O problema é mais embaixo
No seu ministério, Mandetta não preparou o país desde o surgimento da epidemia. Quase nada foi feito. Não providenciou EPI (equipamento de proteção individual) às equipes de saúde. Não abriu leitos hospitalares e de UTI. Não conseguiu adquirir os ventiladores para o tratamento dos casos graves. Não providenciou os kits para a testagem em massa, ao menos dos casos suspeitos de contaminação. E sequer repassou os míseros R$423 milhões (R$ 2 por habitante) de recursos já existentes e devidos aos Estados e municípios.
E isso tem um motivo. Como explica o ex-ministro da Saúde do governo Dilma, Arthur Chioro, Mandetta é e sempre foi contra a Saúde Pública. O fato dele, ainda ministro, aparecer nas TVs de jaleco do SUS “é puro marketing. Ele sempre agiu para tirar recursos do SUS e favorecer planos privados de saúde. Já foi dirigente da Unimed. Quando deputado (DEM/MS), participou ativamente do golpe de 2016, votou a favor da EC-95, que congelou os gastos da Saúde e Educação por 20 anos. Desde 2018, essa sua EC-95 já retirou R$22,5 bilhões para a Saúde! Assim que assumiu o governo, ele destruiu o Programa Mais Médicos, os Núcleos de Apoio à Saúde da Família (Nasf) e a Farmácia Popular”.

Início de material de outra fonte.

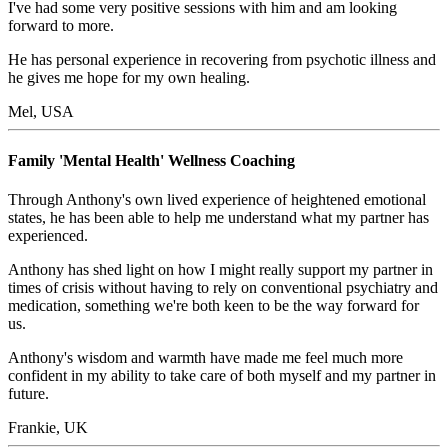
I've had some very positive sessions with him and am looking
forward to more.
He has personal experience in recovering from psychotic illness and
he gives me hope for my own healing.
Mel, USA
Family 'Mental Health' Wellness Coaching
Through Anthony's own lived experience of heightened emotional
states, he has been able to help me understand what my partner has
experienced.
Anthony has shed light on how I might really support my partner in
times of crisis without having to rely on conventional psychiatry and
medication, something we're both keen to be the way forward for
us.
Anthony's wisdom and warmth have made me feel much more
confident in my ability to take care of both myself and my partner in
future.
Frankie, UK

O governo fez marketing seu plano emergencial de verbas à Saúde, os R$14 bilhões das duas Medidas Provisórias (março e abril). Além dessas verbas serem muito menores do que os R$ 22,5 bi cortados pela EC-95, parte de seus recursos – se forem mesmo implementados – serão desviados do SUS aos lucros do sistema privado.

Às cegas
E o pior é que o combate à pandemia segue sendo feito às cegas. O próprio Mandetta reconheceu que o número efetivo de casos e de mortes por Covid-19 no Brasil deve ser dezenas de vezes maior do que os registros oficiais (respectivamente 33.682 e 2.141 até 17/04).

Dos 32 países com maior número de casos registrados, Brasil e Índia são os dois únicos que realizaram menos de 300 testes por milhão de pessoas – a média dos demais países tem sido cerca de 11 mil por milhão.

Nos últimos cinco anos, a média do mês de março de internações por SARG (Síndrome Respiratória Aguda Grave: pneumonias, bronquites, asmas, etc) no Brasil foi de 2,9 mil. Em março deste ano, tais internações atingiram os 18,6 mil (6,4 vezes mais). É muito provável que os 15,7 mil a mais deste ano estão com Covid-19. Isso seria quase 11 vezes mais do que aqueles (1,5 mil) positiva e oficialmente notificados. O que coincide com a estimativa da Fundação Osvaldo Cruz (Fiocruz) e do London Imperial College de que, no Brasil, para cada caso oficial há outros 11 a 12 casos não registrados. O mesmo deve ocorrer com o número de mortos: uma enorme subnotificação.

E essa diferença deve explodir em abril e maio – quando se prevê a aceleração exponencial da contaminação no país que possui 45 mil leitos em UTI, mas só 19 mil são da rede pública, responsável por atender 70% da população. Assim fica desassistida a população mais exposta aos riscos de morte, não apenas os idosos, mas sobretudo os milhões de trabalhadores pobres, negros e o povo das periferias. O governo Bolsonaro com seus ministros, é um obstáculo maior para o país enfrentar a escalada da pandemia que está por vir.